• **Work instructions**: Scan the records for "crypto". Show the matching lines.

• **Page-level text extractions**:

+ + + + + + +

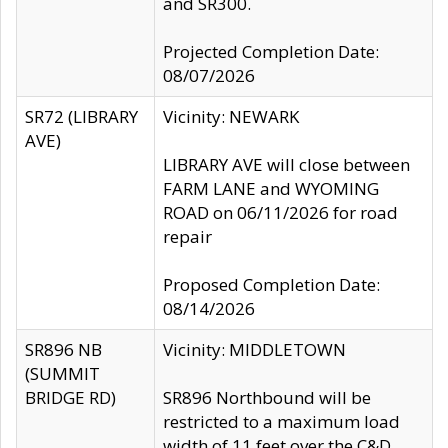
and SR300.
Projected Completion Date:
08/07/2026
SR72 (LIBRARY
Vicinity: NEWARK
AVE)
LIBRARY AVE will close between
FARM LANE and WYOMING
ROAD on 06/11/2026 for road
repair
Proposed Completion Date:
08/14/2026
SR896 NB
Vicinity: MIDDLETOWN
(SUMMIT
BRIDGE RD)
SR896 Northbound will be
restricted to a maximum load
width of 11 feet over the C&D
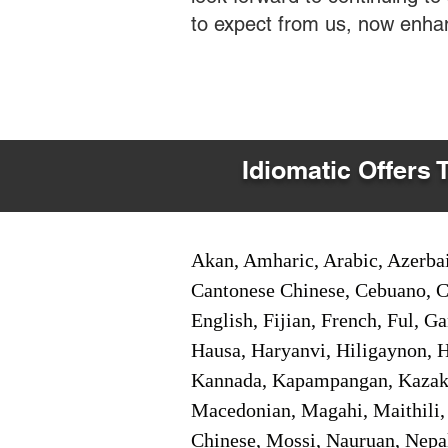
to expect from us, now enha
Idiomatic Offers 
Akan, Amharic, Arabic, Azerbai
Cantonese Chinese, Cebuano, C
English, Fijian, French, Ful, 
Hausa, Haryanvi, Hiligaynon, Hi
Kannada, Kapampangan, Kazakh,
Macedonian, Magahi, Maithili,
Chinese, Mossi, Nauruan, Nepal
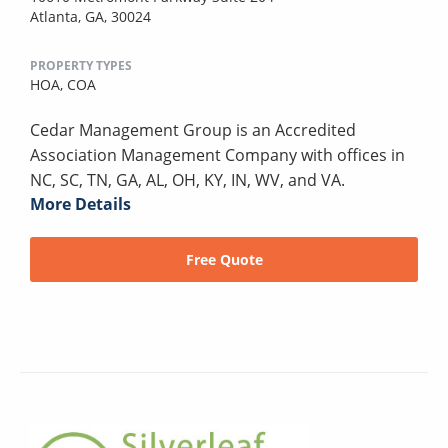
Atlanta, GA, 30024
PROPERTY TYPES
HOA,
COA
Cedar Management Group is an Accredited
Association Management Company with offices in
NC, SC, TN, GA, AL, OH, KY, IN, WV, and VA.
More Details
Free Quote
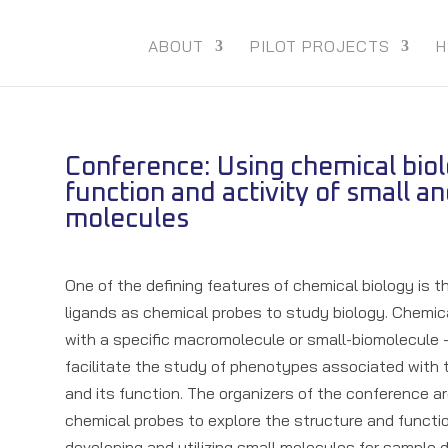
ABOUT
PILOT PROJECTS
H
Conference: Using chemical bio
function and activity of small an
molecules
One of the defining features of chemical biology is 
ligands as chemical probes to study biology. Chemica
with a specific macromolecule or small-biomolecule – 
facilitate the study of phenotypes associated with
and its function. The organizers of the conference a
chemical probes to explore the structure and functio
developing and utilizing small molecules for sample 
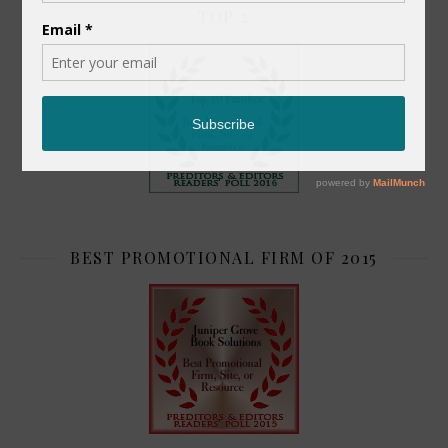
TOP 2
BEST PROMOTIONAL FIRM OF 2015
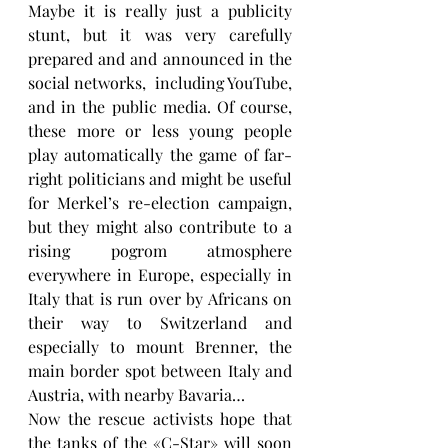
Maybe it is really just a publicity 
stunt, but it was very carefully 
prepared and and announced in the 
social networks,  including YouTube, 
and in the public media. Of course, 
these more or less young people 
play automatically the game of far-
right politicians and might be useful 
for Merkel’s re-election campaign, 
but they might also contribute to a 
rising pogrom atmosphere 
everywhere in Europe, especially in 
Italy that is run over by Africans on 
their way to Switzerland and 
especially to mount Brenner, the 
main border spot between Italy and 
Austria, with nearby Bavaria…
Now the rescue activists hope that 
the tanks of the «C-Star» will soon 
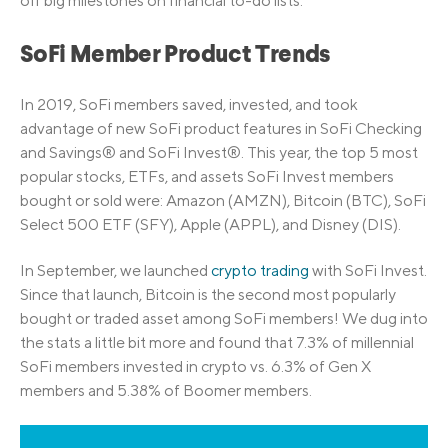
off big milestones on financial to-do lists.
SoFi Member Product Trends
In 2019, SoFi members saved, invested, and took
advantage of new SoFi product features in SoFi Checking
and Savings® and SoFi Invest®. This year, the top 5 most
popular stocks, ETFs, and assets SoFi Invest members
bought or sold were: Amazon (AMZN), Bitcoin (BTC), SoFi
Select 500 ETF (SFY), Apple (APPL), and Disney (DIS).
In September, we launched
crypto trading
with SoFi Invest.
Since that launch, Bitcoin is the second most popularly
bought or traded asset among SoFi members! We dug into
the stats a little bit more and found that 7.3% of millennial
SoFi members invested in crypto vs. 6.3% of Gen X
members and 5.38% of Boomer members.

+ + + + + + +

• **Answer space**:
crypto trading
SoFi members invested in crypto vs. 6.3% of Gen X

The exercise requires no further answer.